Work instruction:
Word for word, the data below must be repeated in full; no picture is to be included.

Records shown:
.....

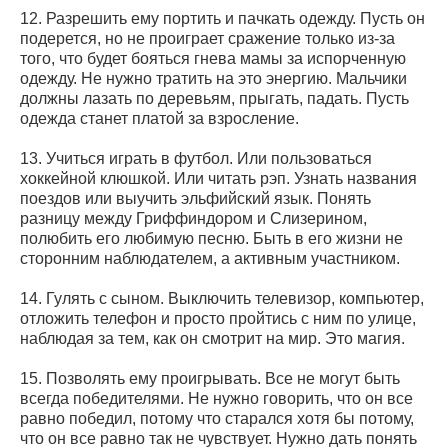
12. Разрешить ему портить и пачкать одежду. Пусть он
подерется, но не проиграет сражение только из-за
того, что будет бояться гнева мамы за испорченную
одежду. Не нужно тратить на это энергию. Мальчики
должны лазать по деревьям, прыгать, падать. Пусть
одежда станет платой за взросление.
13. Учиться играть в футбол. Или пользоваться
хоккейной клюшкой. Или читать рэп. Узнать названия
поездов или выучить эльфийский язык. Понять
разницу между Гриффиндором и Слизерином,
полюбить его любимую песню. Быть в его жизни не
сторонним наблюдателем, а активным участником.
14. Гулять с сыном. Выключить телевизор, компьютер,
отложить телефон и просто пройтись с ним по улице,
наблюдая за тем, как он смотрит на мир. Это магия.
15. Позволять ему проигрывать. Все не могут быть
всегда победителями. Не нужно говорить, что он все
равно победил, потому что старался хотя бы потому,
что он все равно так не чувствует. Нужно дать понять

.....

Solution:
12. Разрешить ему портить и пачкать одежду. Пусть он
подерется, но не проиграет сражение только из-за
того, что будет бояться гнева мамы за испорченную
одежду. Не нужно тратить на это энергию. Мальчики
должны лазать по деревьям, прыгать, падать. Пусть
одежда станет платой за взросление.
13. Учиться играть в футбол. Или пользоваться
хоккейной клюшкой. Или читать рэп. Узнать названия
поездов или выучить эльфийский язык. Понять
разницу между Гриффиндором и Слизерином,
полюбить его любимую песню. Быть в его жизни не
сторонним наблюдателем, а активным участником.
14. Гулять с сыном. Выключить телевизор, компьютер,
отложить телефон и просто пройтись с ним по улице,
наблюдая за тем, как он смотрит на мир. Это магия.
15. Позволять ему проигрывать. Все не могут быть
всегда победителями. Не нужно говорить, что он все
равно победил, потому что старался хотя бы потому,
что он все равно так не чувствует. Нужно дать понять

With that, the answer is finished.